Слова команды передавались шепотом, будто и от темных кустов надо было таиться. «Что? Что?» — переспрашивали солдаты, каждый раз вздрагивая от неожиданности: потому-то и не сразу доходил до них смысл слов. «Что, что?» — переспрашивали они, хотя от напряжения их уши, казалось, расплылись в огромные тарелки, а вытаращенные глаза стали прямо-таки больше всего лица.

Ни курить, ни разговаривать не разрешалось. Знали, что идут вместе, но каждому солдату казалось, будто он идет один-одинешенек. Они пугались и друг друга, и туманных, призрачных кустарников, то и дело встававших на пути. «Что ты сказал?» — переспрашивал кто-нибудь и, не получив ответа, сторожко приглядывался, что же все-таки перед ним: кустарник или человек?

А мороз забирался под рубахи, водил закоченевшими пальцами по спине, по груди, обжигал пальцы ног. Все напряженно ожидали, откуда настигнет их опасность.

«Это и есть война? — спросил самого себя Шимон Дембо и сам же ответил: — Это и есть война».

Рядом с ним тащился Имре Бойтар. Слезы так и капали из его воспаленных глаз, хотя он и не плакал.

«Господи Иисусе! Господи Иисусе! Все равно сбегу!» — причитал Шиманди.

А другие безмолвно взывали к женам, к матерям с такой исступленной нежностью, как никогда в жизни. Потом все кончилось. Мыслей больше не было. И только тела продолжали свою отчаянную борьбу.

Тьма и безмолвие страшили солдат, легче было бы услышать приказ: «В атаку!» Тогда можно было бы хоть заорать, тогда пусть не весь, пусть кусками, но все же вырвался бы у них из глоток этот сгустившийся страх. Тащить его стало уже невмоготу.

Впрочем, попадались среди солдат и такие, как Дёрдь Новак. Он ни за что не желал поддаваться страху.
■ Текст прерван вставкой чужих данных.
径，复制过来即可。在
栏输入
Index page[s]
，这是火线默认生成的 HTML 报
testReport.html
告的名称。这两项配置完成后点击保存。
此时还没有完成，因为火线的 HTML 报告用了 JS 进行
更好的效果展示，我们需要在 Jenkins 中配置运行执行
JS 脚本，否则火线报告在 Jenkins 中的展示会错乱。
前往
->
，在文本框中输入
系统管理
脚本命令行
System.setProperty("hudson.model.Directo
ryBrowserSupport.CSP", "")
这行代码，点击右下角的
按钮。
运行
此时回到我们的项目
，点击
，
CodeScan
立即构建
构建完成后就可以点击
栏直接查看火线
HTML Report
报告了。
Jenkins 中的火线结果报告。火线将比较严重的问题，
Вел себя как, бывало, дома, когда забирала лихорадка: стискивал зубы, чтобы не стучали, напрягал тело, чтобы не тряслось, когда же иной раз не мог сдержать лязга зубов, подымал блестящие глаза на жену: «Ничего, пройдет!»
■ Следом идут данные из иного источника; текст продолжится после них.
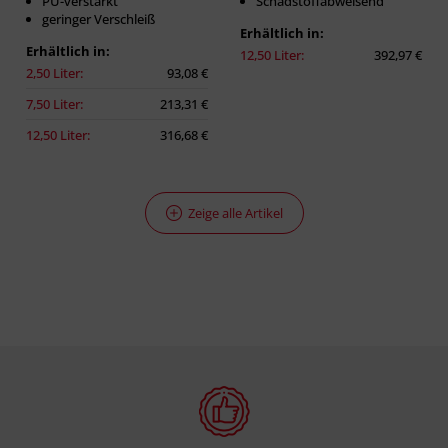
PU-verstärkt
Schadstoffabweisend
geringer Verschleiß
Erhältlich in:
Erhältlich in:
12,50 Liter:
392,97 €
2,50 Liter:
93,08 €
7,50 Liter:
213,31 €
12,50 Liter:
316,68 €
Zeige alle Artikel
Но были и такие, что вовсе ничего не боялись. Габору Чордашу, например, и темнота и одиночество были не в новинку. Он чуть не все детство прожил в степи. Правда, жил он там обычно летом и осенью, и за ним всегда неотступно ходили две овчарки, которые стерегли каждое движение своего маленького хозяина, а наверху — хорошо ли, худо ли было на земле — равнодушное, непонятное небо сверкало звездами, и Большая Медведица шла своей дорогой, а кругом мерцали раскидистые созвездия. Отара отдыхала. Чабаны спали. И он, восьмилетний человек, один бродил вокруг, потому что всегда находилась овца, которая заплутается где-нибудь, которой хочется уйти неведомо куда. Их-то и высматривал маленький Чордаш. Иногда он забредал так далеко, что думал: никогда не найти ему дороги назад. Потом, когда подрос, его, случалось, отправляли в степь и зимой. Мальчонку не раз застигали метели, а иногда ударял такой мороз и такая обступала тьма, что, как говаривали на селе у Чордаша, «и трус расхрабрится, иначе пропадет».

…Дошли до траншей. Спустились в глубокие, прикрытые ветками окопы. И двинулись вперед, словно сплав по ночной реке.
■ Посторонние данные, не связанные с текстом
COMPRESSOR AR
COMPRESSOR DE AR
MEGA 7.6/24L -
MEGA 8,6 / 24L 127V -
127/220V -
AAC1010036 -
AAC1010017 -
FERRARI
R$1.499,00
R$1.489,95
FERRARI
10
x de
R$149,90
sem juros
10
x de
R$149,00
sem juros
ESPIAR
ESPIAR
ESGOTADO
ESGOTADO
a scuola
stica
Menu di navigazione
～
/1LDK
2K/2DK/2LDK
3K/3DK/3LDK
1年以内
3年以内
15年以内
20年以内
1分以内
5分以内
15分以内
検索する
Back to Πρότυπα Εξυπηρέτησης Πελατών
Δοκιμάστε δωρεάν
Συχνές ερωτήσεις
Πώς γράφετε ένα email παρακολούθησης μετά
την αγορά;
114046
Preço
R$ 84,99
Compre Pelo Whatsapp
Навстречу им ползли солдаты сменяемого батальона. Этим уже не страшны были ни тьма, ни безмолвие, ни мороз. Они знали, что каждый их шаг — это шаг к избавлению. Они чувствовали себя так, будто их вынули из петли. Они уходили от смерти, которая все время рядом, и только не угадаешь, когда кого она настигнет, уходили от кошмара, оставляя его пришедшим на смену солдатам.